[darcs-users] darcs patch: Add GChart graphs to reports

Wed May 5 00:14:34 UTC 2010

On 05/04/2010 05:38 PM, Eric Kow wrote:
> Unfortunately, my review isn't going to be particularly helpful as
> it's (a) subjective Eric style, which may be meaningless and (b)
> consists of saying "huh?" followed by the realisation that the "huh"
> bits are code I wrote.

Yeah, that's probably the biggest problem I had in writing this was 
figuring out for myself what exactly Report.hs was doing. (Plus still 
having to google/grep my way around most Haskell command names.)

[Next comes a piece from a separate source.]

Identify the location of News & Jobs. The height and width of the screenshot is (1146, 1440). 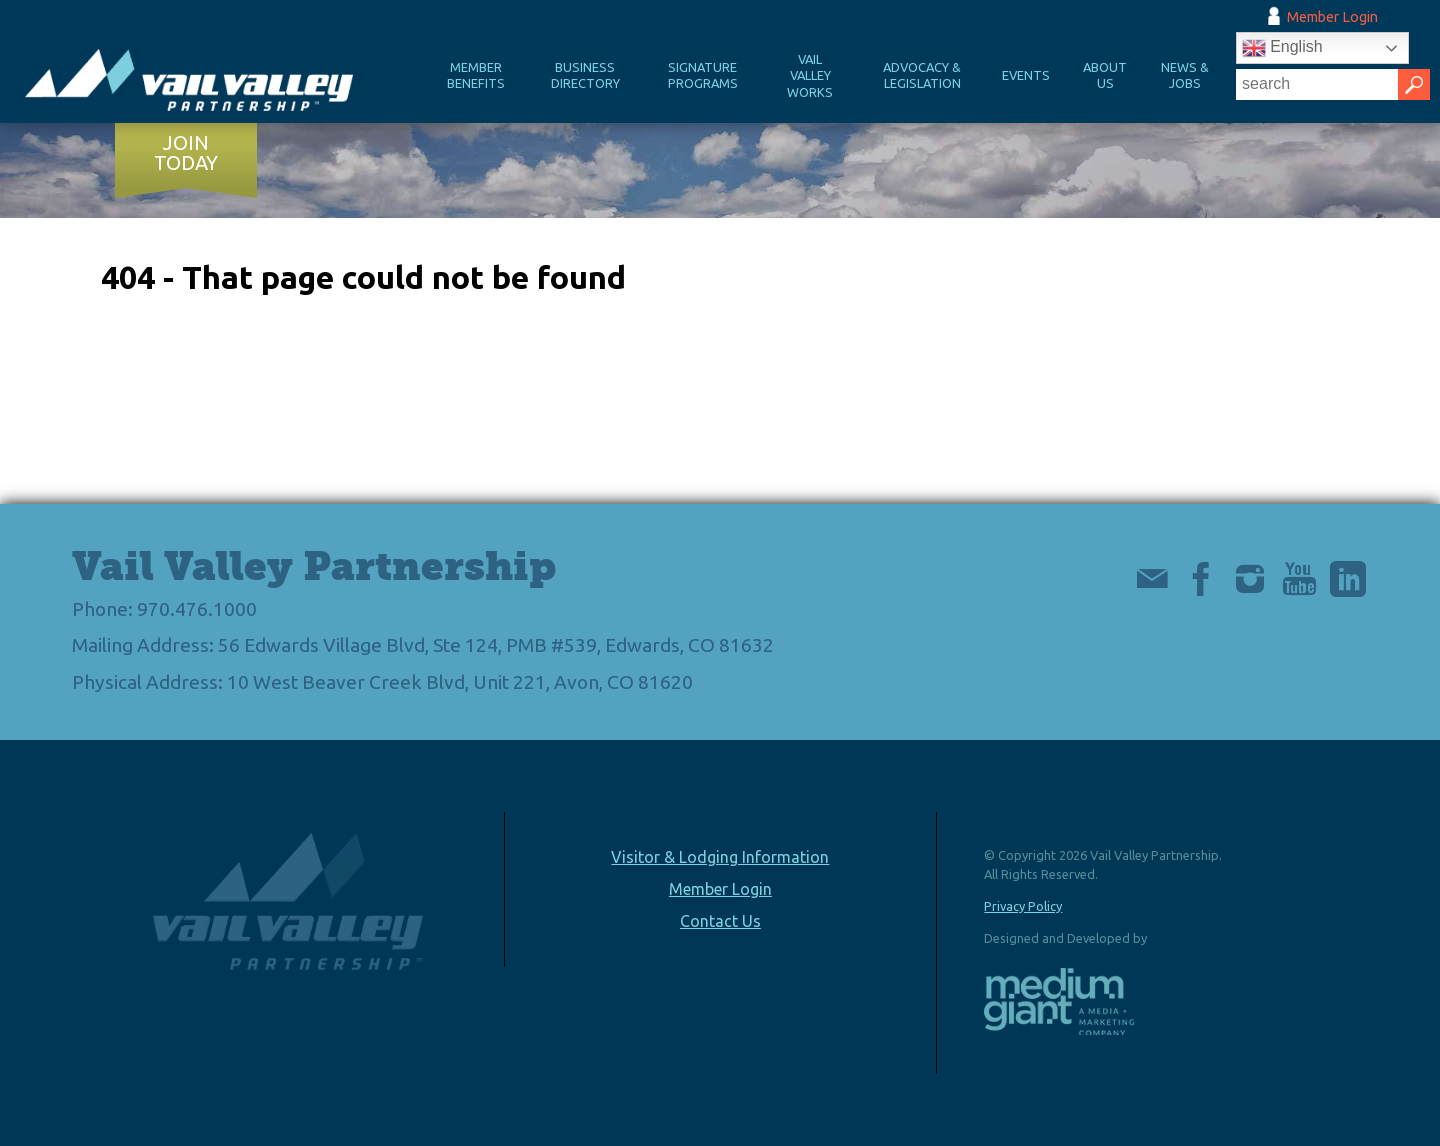 (1185, 75).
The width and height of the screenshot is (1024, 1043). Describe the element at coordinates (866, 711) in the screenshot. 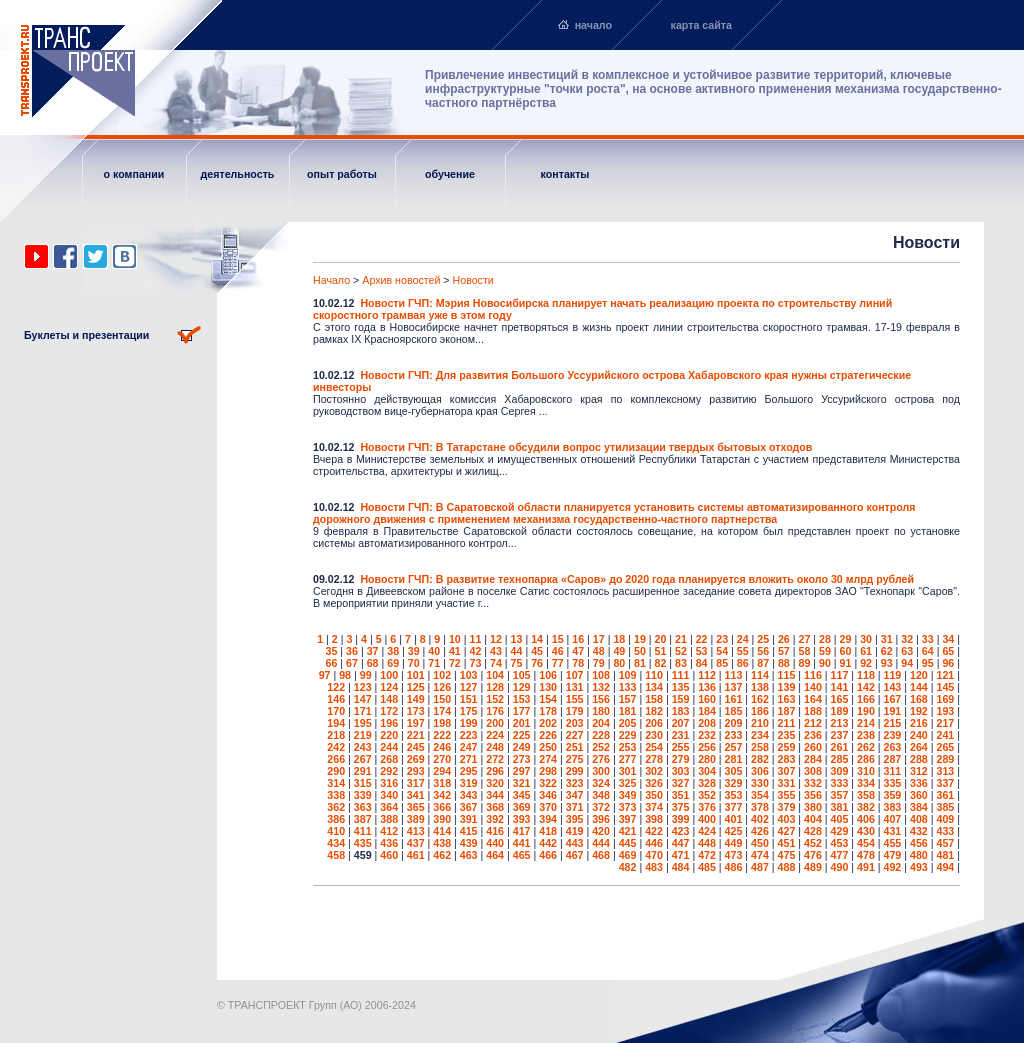 I see `190` at that location.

> Add GChart graphs to reports
> ----------------------------
>> +-- A Formatter with Double output instead of String
>> +type Selector = TimeUnit ->  Maybe MemTimeOutput ->  Double
>
> I'm a bit skeptical about type synonyms like this that don't get used
> very often.
>
> It's sort of a delicate balance, and I never know which way ultimately
> leads to more readability, but it does sometimes happen that actually
> the long expanded version is more transparent.  I wish I could figure
> out when :-/
>
> Heh, of course, you were just following the type synonym I wrote
> but just be warned that maybe I was making a mistake :-)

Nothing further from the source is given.